The Senate isn’t known for moving quickly, but Senate Majority Leader John Thune, R-S.D., is hoping to defy that reputation. His goal is to pass his chamber’s version of the GOP megabill with enough time to have it on President Donald Trump’s desk by July 4. The looming task for the GOP caucus leader will test how much power the Senate still maintains in the age of Trump.
Since becoming majority leader on Jan. 3, Thune has had to juggle numerous competing interests.
Since becoming majority leader on Jan. 3, Thune has had to juggle numerous competing interests. He’s had to negotiate strategy with his House counterpart, Speaker Mike Johnson, R-La., and the two haven’t always seen eye to eye. He’s had to keep his own caucus in line enough to get even Trump’s least qualified Cabinet nominees confirmed. And he’s had to placate the White House, not to mention the Department of Government Efficiency, even as the executive branch has tried to strip power from the legislature.
So far Thune has rolled with the punches. There were no embarrassing floor defeats for Trump’s appointees, the federal government remains funded through September, and the House and the Senate eventually landed on a budget strategy focused on packing everything into a single bill. The megabill presents its own set of challenges, though, as competing factions within Thune’s caucus hope to reshape the House bill.
On the one side there are the so-called Medicaid moderates who are hoping to reverse many of the House’s changes and cuts to the program. As Politico noted, the group spans ideologies “ranging from conservative Josh Hawley of Missouri to centrist Susan Collins of Maine.” On the other side, you have senators like Ron Johnson of Wisconsin and Rand Paul of Kentucky who think the “One Big Beautiful Bill Act” doesn’t cut nearly enough spending. Thune can lose, at most, only three Republican votes before Vice President JD Vance must break a tie, leaving him stuck between a rock and a hard place.

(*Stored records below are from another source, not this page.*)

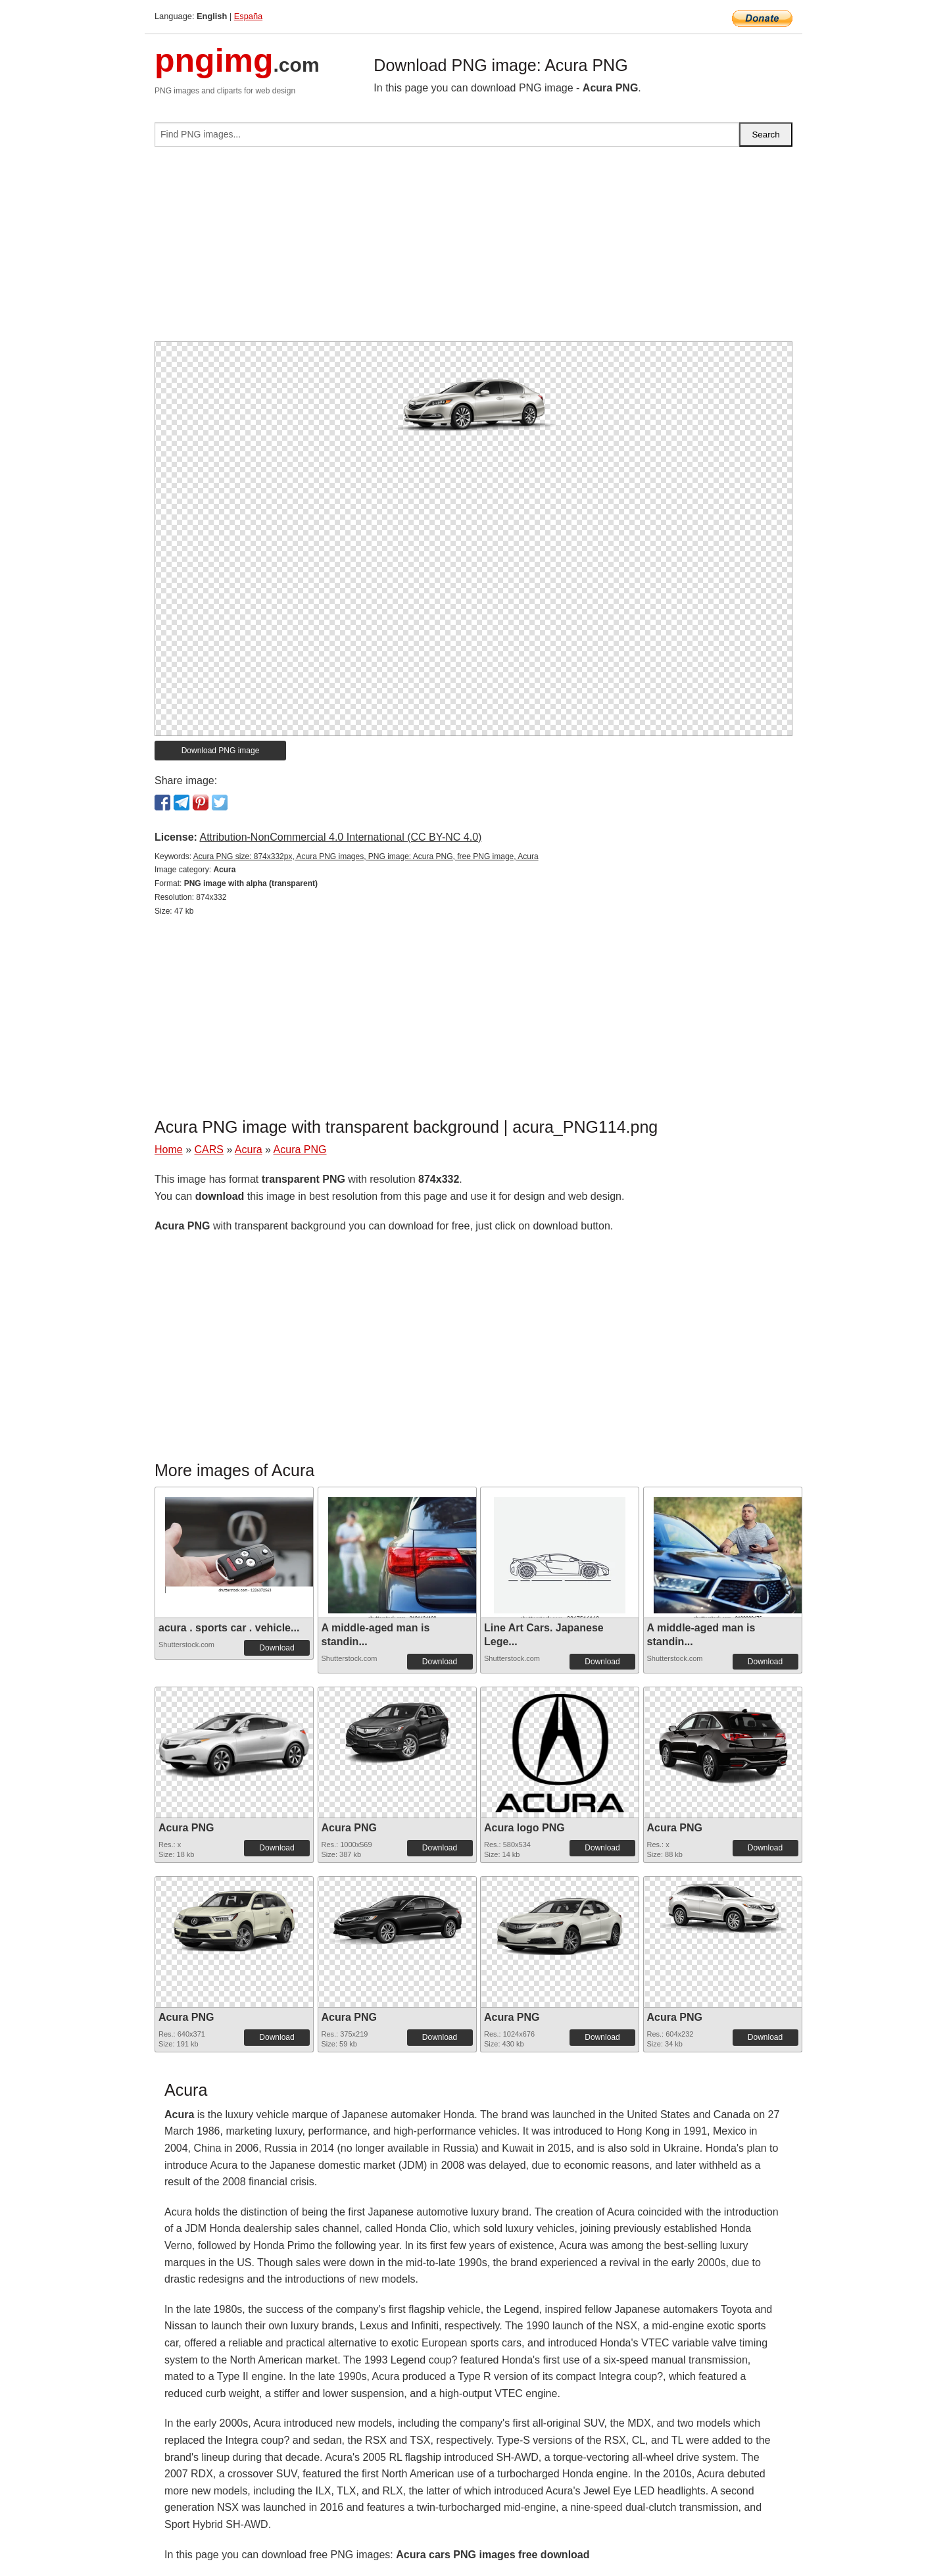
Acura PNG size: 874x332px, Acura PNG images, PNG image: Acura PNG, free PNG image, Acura (366, 856)
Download (276, 1647)
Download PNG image (221, 750)
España (248, 16)
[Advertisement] (473, 249)
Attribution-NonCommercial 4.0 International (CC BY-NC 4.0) (340, 837)
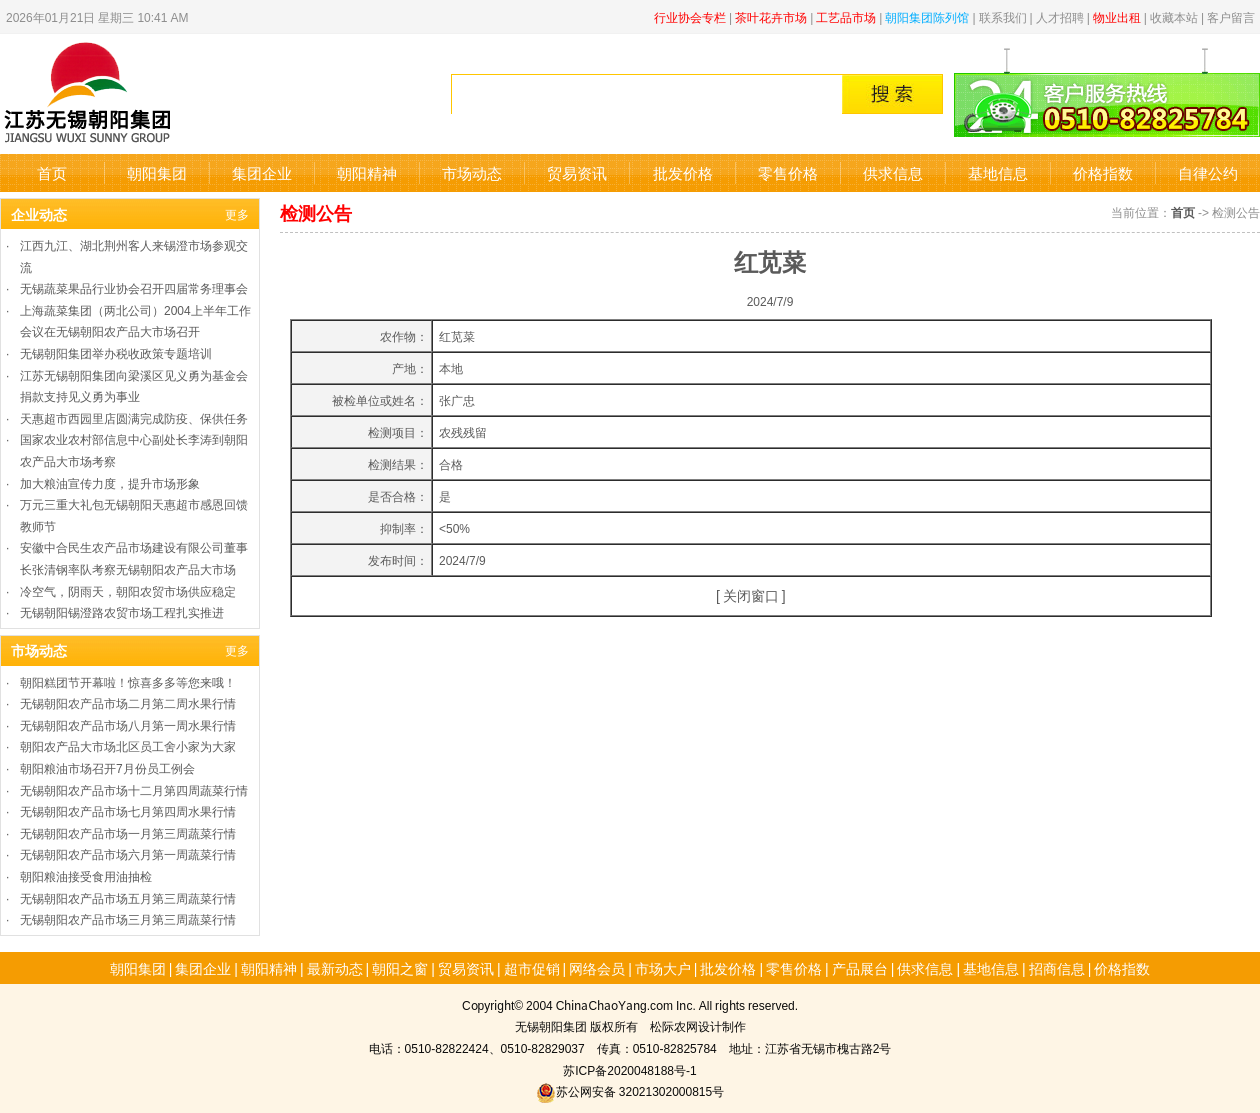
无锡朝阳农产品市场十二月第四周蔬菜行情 (134, 789)
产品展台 (860, 968)
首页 (52, 172)
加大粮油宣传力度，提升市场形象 (110, 482)
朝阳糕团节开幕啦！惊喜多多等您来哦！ (128, 681)
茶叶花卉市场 (771, 16)
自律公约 (1208, 172)
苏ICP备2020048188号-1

It’s not like Thune is entirely untested in the Senate, though. He’s serving his fourth term, having taken up his seat 20 years ago by unseating Democratic Majority Leader Tom Daschle. Moreover, he’s spent the last six years as the GOP caucus whip, effectively serving as former GOP leader Mitch McConnell’s second-in-command and chief vote counter. And as he showed in a well-executed bit of parliamentary maneuvering last month, Thune has clearly developed a sense of the chamber’s intricacies over that time.